A genetic system to identify DNA polymerase β mutator mutants

DNA polymerase β (pol β) is a 39-kDa protein that functions in DNA repair processes in mammalian cells. As a first step toward understanding mechanisms of polymerase fidelity, we developed a genetic method to identify mammalian pol β mutator mutants. This screen takes advantage of a microbial genetics assay and the ability of rat pol β to substitute for Escherichia coli DNA polymerase I in DNA replication in vivo. Using this screen, we identified 13 candidate pol β mutator mutants. Three of the candidate mutator mutants were further characterized in vivo and shown to confer an increased spontaneous mutation frequency over that of wild-type pol β to our bacterial strain.
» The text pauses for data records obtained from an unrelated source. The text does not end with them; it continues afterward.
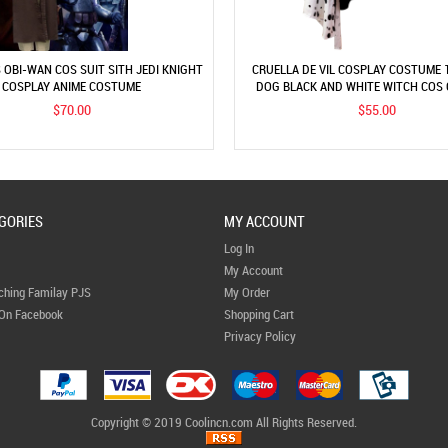
 OBI-WAN COS SUIT SITH JEDI KNIGHT
CRUELLA DE VIL COSPLAY COSTUME 
COSPLAY ANIME COSTUME
DOG BLACK AND WHITE WITCH COS
PERFORMANCE COSTUME
$70.00
$55.00
GORIES
MY ACCOUNT
Log In
My Account
ching Familay PJS
My Order
 On Facebook
Shopping Cart
Privacy Policy
Copyright © 2019 Coolincn.com All Rights Reserved.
Purification and subsequent analysis of one of our putative mutator proteins, the pol β-14 protein, showed that it possesses intrinsic mutator activity in four different assays that measure the fidelity of DNA synthesis. Therefore, residue 265, which is altered in pol β-14 and another of our mutant proteins, pol β-166, is probably critical for accurate DNA synthesis by pol β. Thus, our genetic method of screening for pol β mutator mutants is useful in identifying active mammalian DNA polymerase mutants that encode enzymes that catalyze DNA synthesis with altered fidelity compared with the wild-type pol β enzyme.